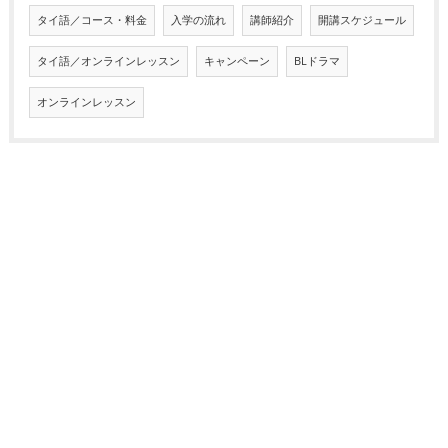
タイ語／コース・料金
入学の流れ
講師紹介
開講スケジュール
タイ語／オンラインレッスン
キャンペーン
BLドラマ
オンラインレッスン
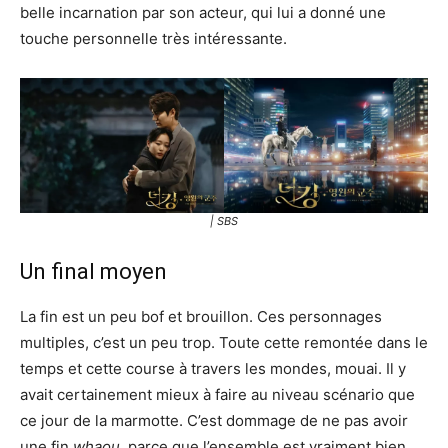
belle incarnation par son acteur, qui lui a donné une
touche personnelle très intéressante.
| SBS
Un final moyen
La fin est un peu bof et brouillon. Ces personnages
multiples, c’est un peu trop. Toute cette remontée dans le
temps et cette course à travers les mondes, mouai. Il y
avait certainement mieux à faire au niveau scénario que
ce jour de la marmotte. C’est dommage de ne pas avoir
une fin
whaou
, parce que l’ensemble est vraiment bien.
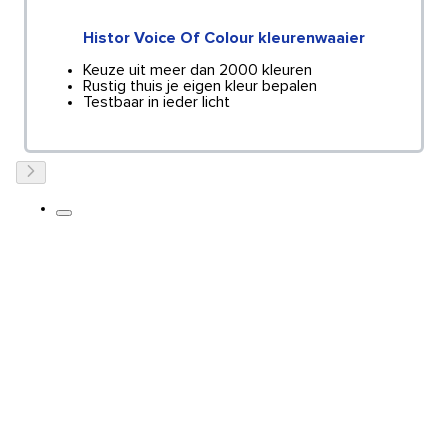
Histor Voice Of Colour kleurenwaaier
Keuze uit meer dan 2000 kleuren
Rustig thuis je eigen kleur bepalen
Testbaar in ieder licht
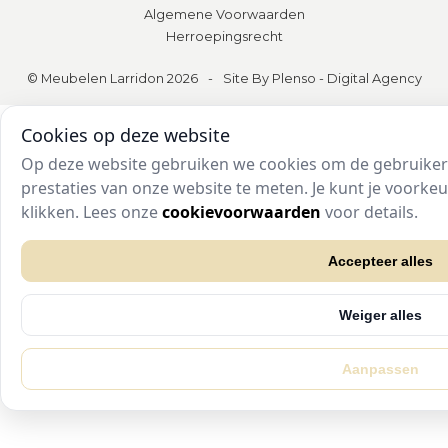
Algemene Voorwaarden
Herroepingsrecht
© Meubelen Larridon 2026
-
Site By Plenso - Digital Agency
Cookies op deze website
Op deze website gebruiken we cookies om de gebruikers
prestaties van onze website te meten. Je kunt je voork
klikken. Lees onze
cookievoorwaarden
voor details.
Accepteer alles
Weiger alles
Aanpassen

Task> The response should hold only an exact repeat of the lines from the one with "Cookies op deze website" to the final line of the listing above.

The completed task>
Cookies op deze website
Op deze website gebruiken we cookies om de gebruikers
prestaties van onze website te meten. Je kunt je voork
klikken. Lees onze
cookievoorwaarden
voor details.
Accepteer alles
Weiger alles
Aanpassen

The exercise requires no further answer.